There are very few people who don't recognize the name, Lizzie Borden, or what she was suspected of doing in 1892.

On June 20, 1893, after only ninety minutes deliberating a jury acquitted Lizzie Borden of the double ax murder of her father and stepmother. considered one of the most famous murders in history, Lizzie's life, trial, and death has been explored more than a few times.

After being acquitted, Lizzie and her sister Emma moved to a three-story mansion she named Maplecroft in Fall River, Massachusetts, and despite being the most unpopular resident would live out the remaining days of her life in this enormous Victorian home until she fell ill and passed away on June, 1st, 1927 of pneumonia.

Life in Fall River seemed to just continue for Lizzie Borden after the double homicide of her father and stepmother for which she was suspected, tried, and acquitted for. Despite public speculation surrounding the case and court proceedings, Lizzie was pretty active in her community, especially towards animal causes.




Many believe it to be haunted, and one spirit is supposedly that of Lizzie Borden herself.

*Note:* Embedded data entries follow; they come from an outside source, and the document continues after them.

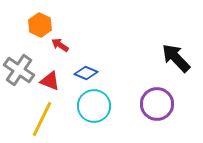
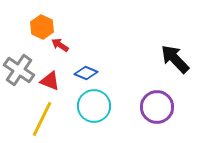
orange hexagon: moved 2 px right, 2 px down
black arrow: moved 1 px left, 1 px down
purple circle: moved 3 px down
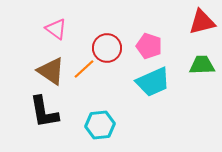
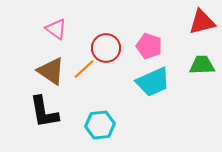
red circle: moved 1 px left
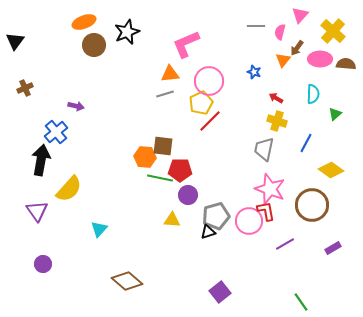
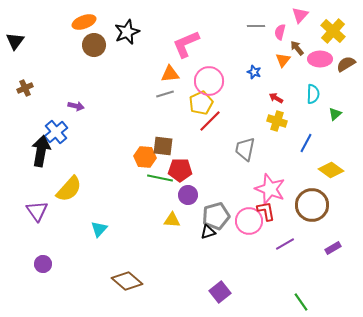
brown arrow at (297, 48): rotated 105 degrees clockwise
brown semicircle at (346, 64): rotated 36 degrees counterclockwise
gray trapezoid at (264, 149): moved 19 px left
black arrow at (41, 160): moved 9 px up
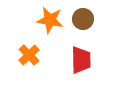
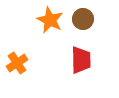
orange star: rotated 16 degrees clockwise
orange cross: moved 12 px left, 8 px down; rotated 10 degrees clockwise
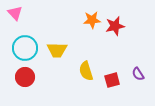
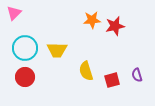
pink triangle: moved 1 px left; rotated 28 degrees clockwise
purple semicircle: moved 1 px left, 1 px down; rotated 16 degrees clockwise
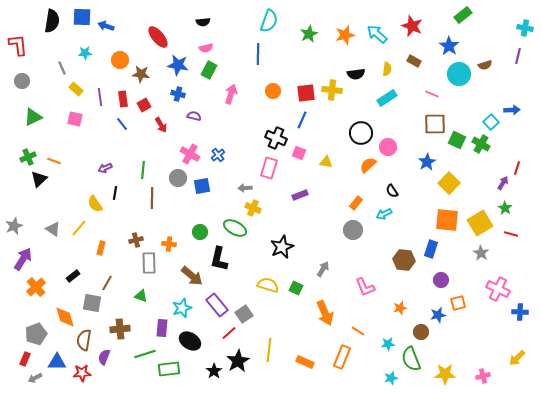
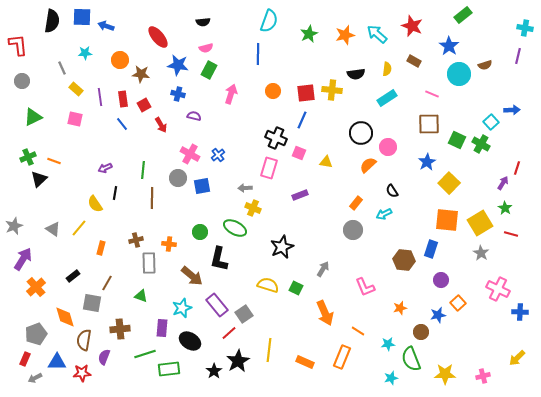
brown square at (435, 124): moved 6 px left
orange square at (458, 303): rotated 28 degrees counterclockwise
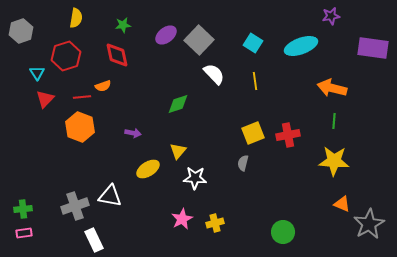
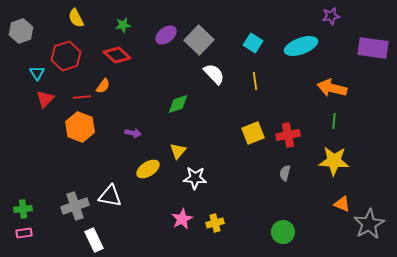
yellow semicircle: rotated 144 degrees clockwise
red diamond: rotated 36 degrees counterclockwise
orange semicircle: rotated 35 degrees counterclockwise
gray semicircle: moved 42 px right, 10 px down
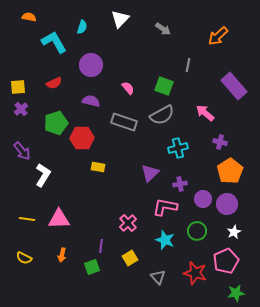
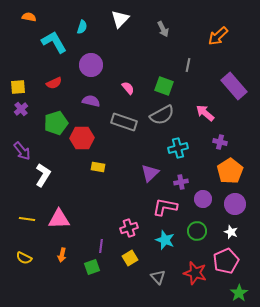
gray arrow at (163, 29): rotated 28 degrees clockwise
purple cross at (180, 184): moved 1 px right, 2 px up
purple circle at (227, 204): moved 8 px right
pink cross at (128, 223): moved 1 px right, 5 px down; rotated 24 degrees clockwise
white star at (234, 232): moved 3 px left; rotated 24 degrees counterclockwise
green star at (236, 293): moved 3 px right; rotated 24 degrees counterclockwise
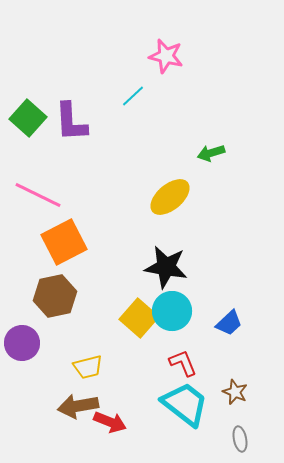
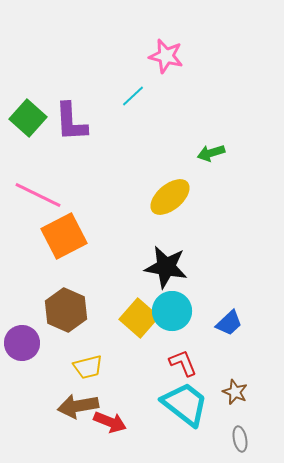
orange square: moved 6 px up
brown hexagon: moved 11 px right, 14 px down; rotated 24 degrees counterclockwise
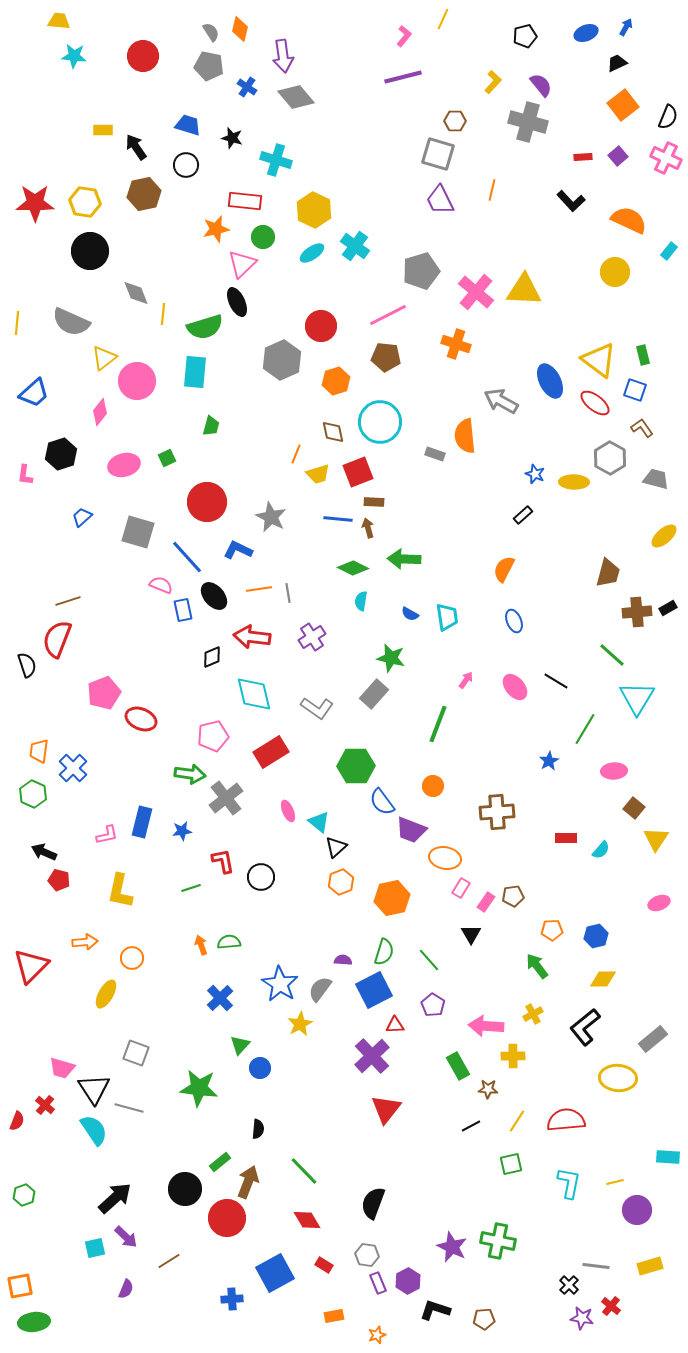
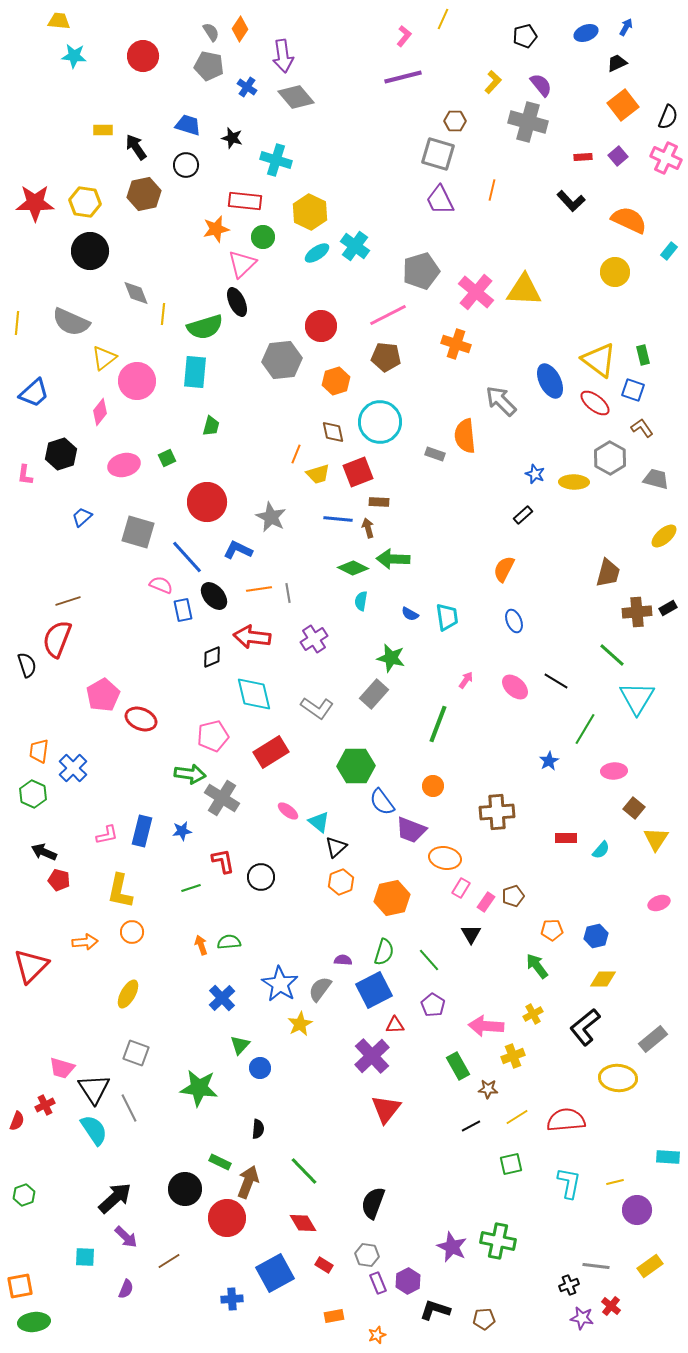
orange diamond at (240, 29): rotated 20 degrees clockwise
yellow hexagon at (314, 210): moved 4 px left, 2 px down
cyan ellipse at (312, 253): moved 5 px right
gray hexagon at (282, 360): rotated 18 degrees clockwise
blue square at (635, 390): moved 2 px left
gray arrow at (501, 401): rotated 16 degrees clockwise
brown rectangle at (374, 502): moved 5 px right
green arrow at (404, 559): moved 11 px left
purple cross at (312, 637): moved 2 px right, 2 px down
pink ellipse at (515, 687): rotated 8 degrees counterclockwise
pink pentagon at (104, 693): moved 1 px left, 2 px down; rotated 8 degrees counterclockwise
gray cross at (226, 798): moved 4 px left; rotated 20 degrees counterclockwise
pink ellipse at (288, 811): rotated 30 degrees counterclockwise
blue rectangle at (142, 822): moved 9 px down
brown pentagon at (513, 896): rotated 10 degrees counterclockwise
orange circle at (132, 958): moved 26 px up
yellow ellipse at (106, 994): moved 22 px right
blue cross at (220, 998): moved 2 px right
yellow cross at (513, 1056): rotated 20 degrees counterclockwise
red cross at (45, 1105): rotated 24 degrees clockwise
gray line at (129, 1108): rotated 48 degrees clockwise
yellow line at (517, 1121): moved 4 px up; rotated 25 degrees clockwise
green rectangle at (220, 1162): rotated 65 degrees clockwise
red diamond at (307, 1220): moved 4 px left, 3 px down
cyan square at (95, 1248): moved 10 px left, 9 px down; rotated 15 degrees clockwise
yellow rectangle at (650, 1266): rotated 20 degrees counterclockwise
black cross at (569, 1285): rotated 24 degrees clockwise
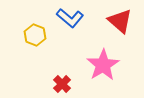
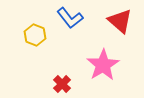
blue L-shape: rotated 12 degrees clockwise
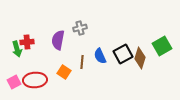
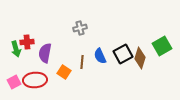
purple semicircle: moved 13 px left, 13 px down
green arrow: moved 1 px left
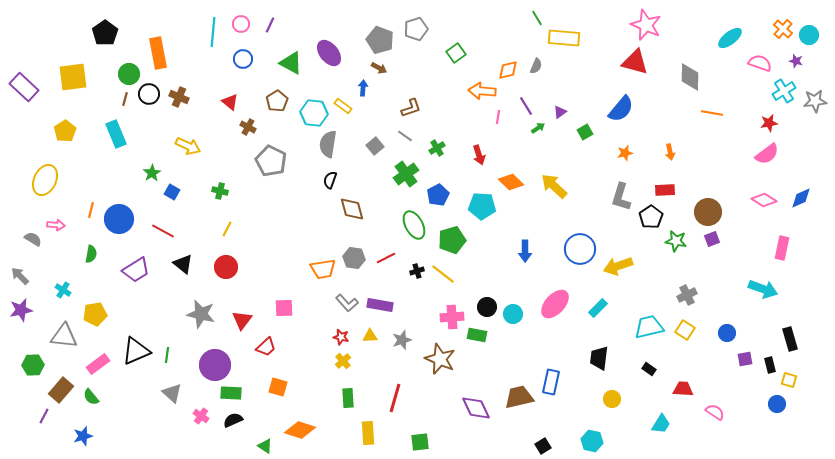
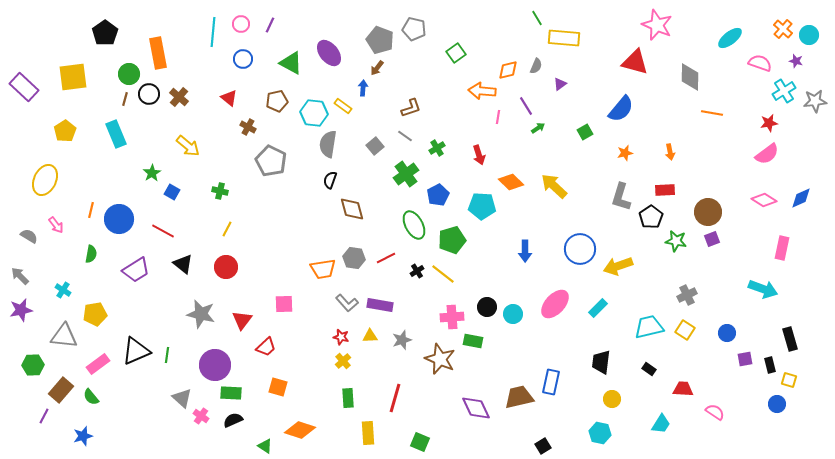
pink star at (646, 25): moved 11 px right
gray pentagon at (416, 29): moved 2 px left; rotated 30 degrees clockwise
brown arrow at (379, 68): moved 2 px left; rotated 98 degrees clockwise
brown cross at (179, 97): rotated 18 degrees clockwise
brown pentagon at (277, 101): rotated 20 degrees clockwise
red triangle at (230, 102): moved 1 px left, 4 px up
purple triangle at (560, 112): moved 28 px up
yellow arrow at (188, 146): rotated 15 degrees clockwise
pink arrow at (56, 225): rotated 48 degrees clockwise
gray semicircle at (33, 239): moved 4 px left, 3 px up
black cross at (417, 271): rotated 16 degrees counterclockwise
pink square at (284, 308): moved 4 px up
green rectangle at (477, 335): moved 4 px left, 6 px down
black trapezoid at (599, 358): moved 2 px right, 4 px down
gray triangle at (172, 393): moved 10 px right, 5 px down
cyan hexagon at (592, 441): moved 8 px right, 8 px up
green square at (420, 442): rotated 30 degrees clockwise
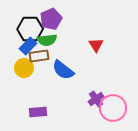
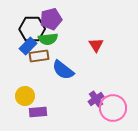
purple pentagon: rotated 10 degrees clockwise
black hexagon: moved 2 px right
green semicircle: moved 1 px right, 1 px up
yellow circle: moved 1 px right, 28 px down
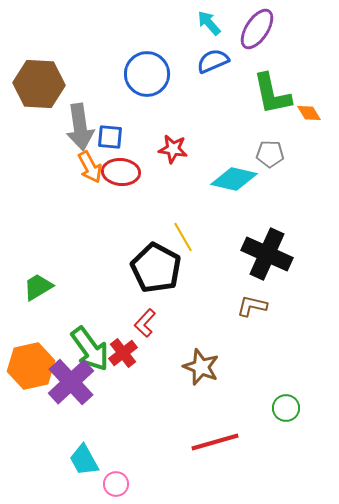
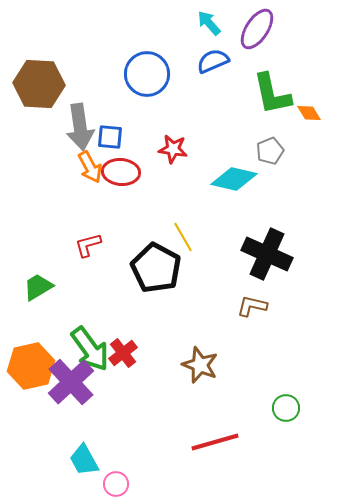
gray pentagon: moved 3 px up; rotated 24 degrees counterclockwise
red L-shape: moved 57 px left, 78 px up; rotated 32 degrees clockwise
brown star: moved 1 px left, 2 px up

Maplecroft, like Lizzie, and the countless legends surrounding her, has become a fascination of sorts among paranormal enthusiasts and history buffs alike.

Thanks to modern technology, anyone, anywhere can visit and walk the halls of Maplecroft virtually, you can do so HERE for free.

As of this writing, Maplecroft appears to be back on the market for $890,000. It was previously planned that the mansion would serve as another Lizzie Borden bed & breakfast or attraction, in an addition to the well-established Lizzie Borden Bed and Breakfast Museum, housed in the victorian style home where the double homicide took place in 1892.